Collected data >>

---

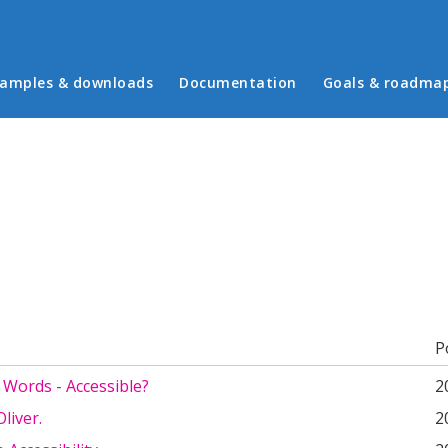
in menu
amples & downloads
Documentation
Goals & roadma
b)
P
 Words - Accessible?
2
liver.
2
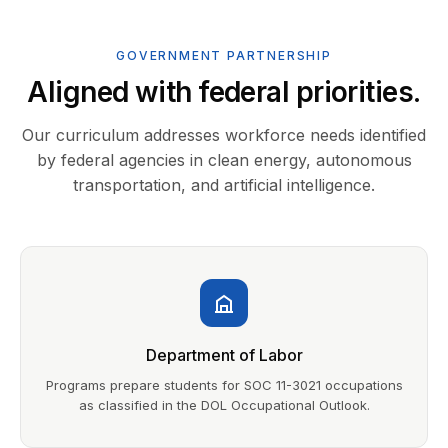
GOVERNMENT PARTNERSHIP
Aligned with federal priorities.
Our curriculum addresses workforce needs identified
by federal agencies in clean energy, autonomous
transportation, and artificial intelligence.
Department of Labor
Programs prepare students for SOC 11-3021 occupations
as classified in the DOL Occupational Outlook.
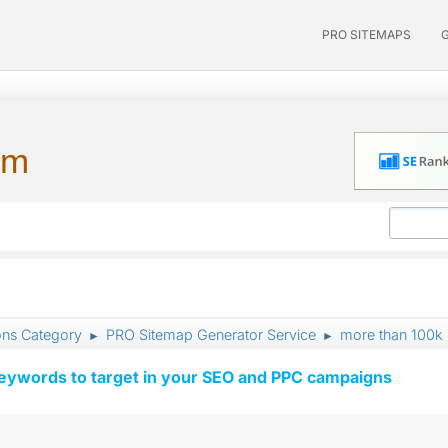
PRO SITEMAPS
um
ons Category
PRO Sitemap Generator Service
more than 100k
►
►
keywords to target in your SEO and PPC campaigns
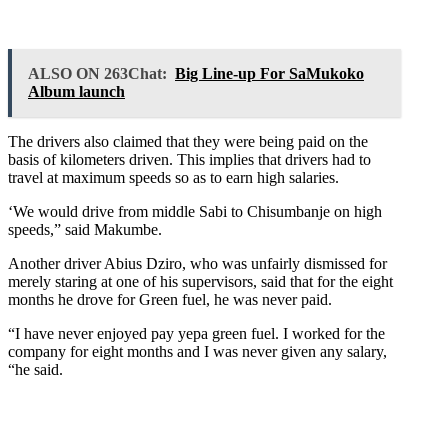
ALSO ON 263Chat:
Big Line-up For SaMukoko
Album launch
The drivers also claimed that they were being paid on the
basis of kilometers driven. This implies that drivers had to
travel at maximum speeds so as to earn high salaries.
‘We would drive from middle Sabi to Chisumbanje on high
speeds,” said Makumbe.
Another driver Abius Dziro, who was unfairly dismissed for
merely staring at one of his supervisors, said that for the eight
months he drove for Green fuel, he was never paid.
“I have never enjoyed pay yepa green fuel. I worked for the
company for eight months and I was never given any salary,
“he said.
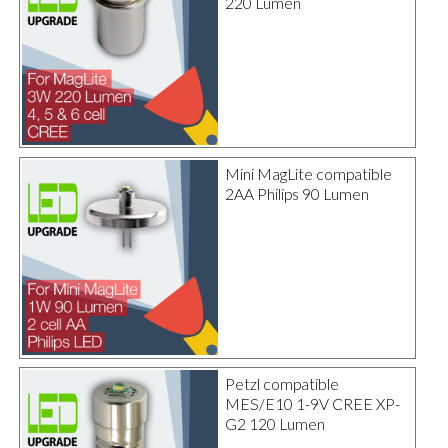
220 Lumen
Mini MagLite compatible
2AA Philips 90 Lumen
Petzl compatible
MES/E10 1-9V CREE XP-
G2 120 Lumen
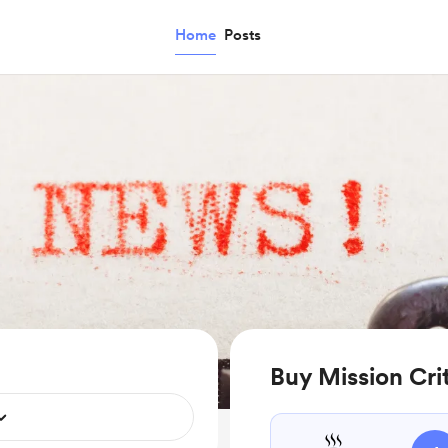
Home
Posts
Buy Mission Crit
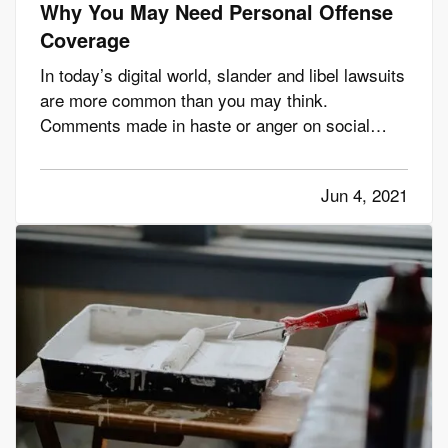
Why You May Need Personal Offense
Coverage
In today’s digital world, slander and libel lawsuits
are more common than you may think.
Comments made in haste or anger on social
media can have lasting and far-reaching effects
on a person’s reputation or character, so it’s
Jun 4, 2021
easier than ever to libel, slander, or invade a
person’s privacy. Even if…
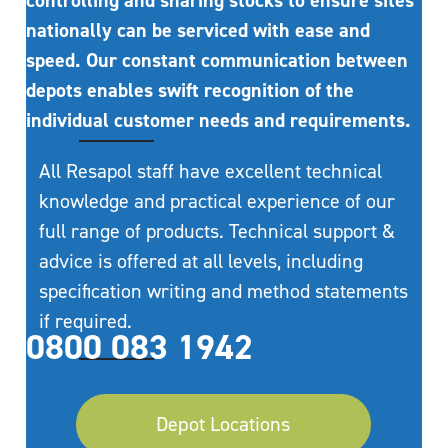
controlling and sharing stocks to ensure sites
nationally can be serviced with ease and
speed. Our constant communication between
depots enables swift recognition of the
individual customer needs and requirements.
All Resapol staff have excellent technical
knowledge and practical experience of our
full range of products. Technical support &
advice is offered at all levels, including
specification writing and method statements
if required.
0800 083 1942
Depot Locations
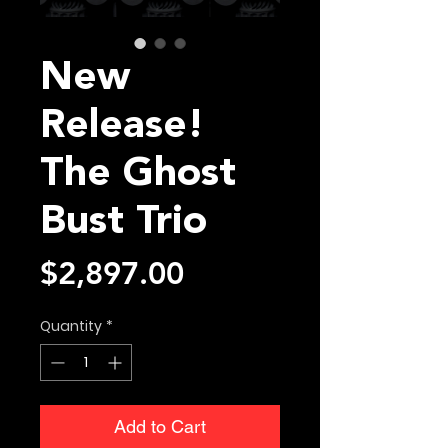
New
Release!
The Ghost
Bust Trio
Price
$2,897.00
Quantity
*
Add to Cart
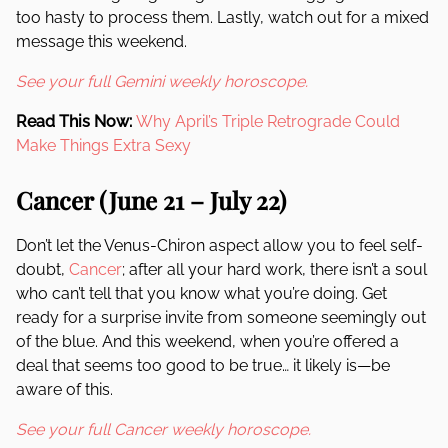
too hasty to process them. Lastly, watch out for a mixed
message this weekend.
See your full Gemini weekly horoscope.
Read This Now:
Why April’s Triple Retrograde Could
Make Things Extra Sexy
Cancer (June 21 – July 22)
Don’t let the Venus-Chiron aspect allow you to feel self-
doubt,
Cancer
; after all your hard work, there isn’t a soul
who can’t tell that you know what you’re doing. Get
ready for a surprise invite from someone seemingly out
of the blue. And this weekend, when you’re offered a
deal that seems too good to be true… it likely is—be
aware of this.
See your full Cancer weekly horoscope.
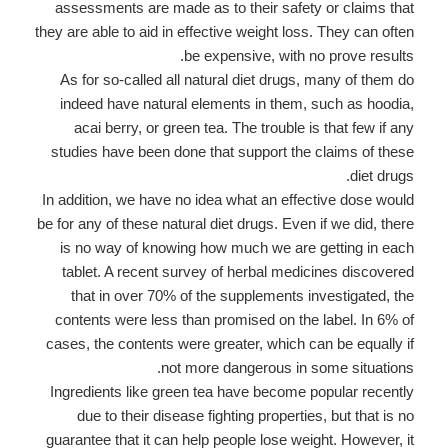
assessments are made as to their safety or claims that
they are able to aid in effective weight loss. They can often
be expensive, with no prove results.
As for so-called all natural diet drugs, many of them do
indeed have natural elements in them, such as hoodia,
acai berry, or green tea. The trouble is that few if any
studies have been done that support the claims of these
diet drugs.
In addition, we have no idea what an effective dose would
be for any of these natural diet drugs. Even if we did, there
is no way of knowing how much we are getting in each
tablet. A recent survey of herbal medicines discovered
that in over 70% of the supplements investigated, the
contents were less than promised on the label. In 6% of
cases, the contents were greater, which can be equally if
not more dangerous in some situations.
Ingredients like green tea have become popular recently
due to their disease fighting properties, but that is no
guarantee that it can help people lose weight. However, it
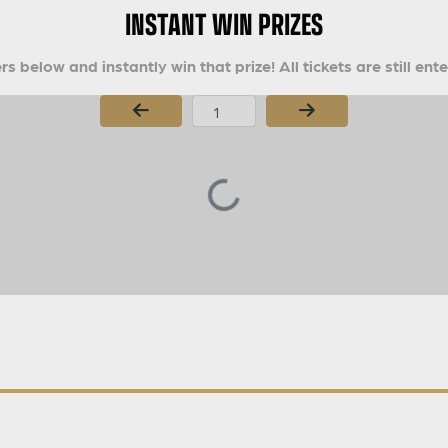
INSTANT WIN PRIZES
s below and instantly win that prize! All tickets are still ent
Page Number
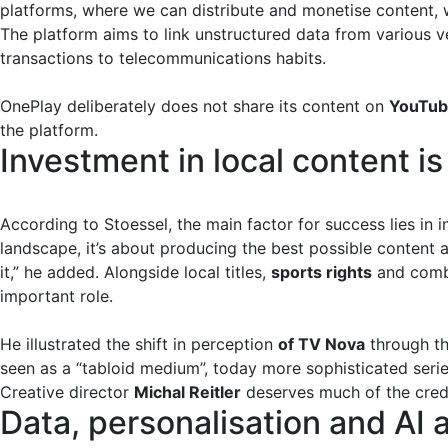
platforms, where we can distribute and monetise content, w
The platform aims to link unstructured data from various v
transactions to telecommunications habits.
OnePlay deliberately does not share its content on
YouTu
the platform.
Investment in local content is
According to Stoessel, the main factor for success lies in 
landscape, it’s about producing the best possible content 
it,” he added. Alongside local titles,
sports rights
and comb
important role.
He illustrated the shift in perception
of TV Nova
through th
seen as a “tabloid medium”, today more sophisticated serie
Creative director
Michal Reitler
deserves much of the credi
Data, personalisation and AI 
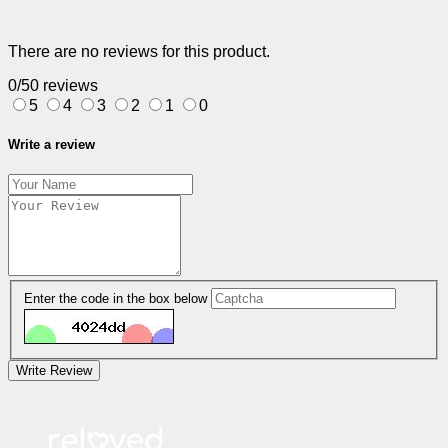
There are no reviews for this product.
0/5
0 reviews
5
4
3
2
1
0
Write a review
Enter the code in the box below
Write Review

---

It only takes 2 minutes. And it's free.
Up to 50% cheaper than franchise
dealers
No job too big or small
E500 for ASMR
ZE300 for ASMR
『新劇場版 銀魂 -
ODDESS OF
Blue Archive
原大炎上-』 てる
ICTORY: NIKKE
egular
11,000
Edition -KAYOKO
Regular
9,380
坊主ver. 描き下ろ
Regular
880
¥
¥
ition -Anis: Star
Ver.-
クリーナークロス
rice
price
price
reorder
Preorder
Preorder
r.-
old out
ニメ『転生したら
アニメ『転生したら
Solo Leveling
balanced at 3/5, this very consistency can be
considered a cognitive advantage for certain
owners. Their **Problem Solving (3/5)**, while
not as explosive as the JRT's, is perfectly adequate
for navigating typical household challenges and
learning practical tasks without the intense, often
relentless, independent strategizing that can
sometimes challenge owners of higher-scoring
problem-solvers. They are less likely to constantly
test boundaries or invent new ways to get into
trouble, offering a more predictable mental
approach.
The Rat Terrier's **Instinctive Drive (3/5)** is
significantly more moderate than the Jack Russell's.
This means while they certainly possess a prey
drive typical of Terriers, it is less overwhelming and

---

YOUR TASK >> Without the pictures, set down the lines above from the line with "ready for a" up to and including the line with "assessments are made" exactly as they stand.

EXERCISE RESULT >>
ready for a surprise invite from someone seemingly out
of the blue. And this weekend, when you’re offered a
deal that seems too good to be true… it likely is—be
aware of this.
See your full Cancer weekly horoscope.
assessments are made as to their safety or claims that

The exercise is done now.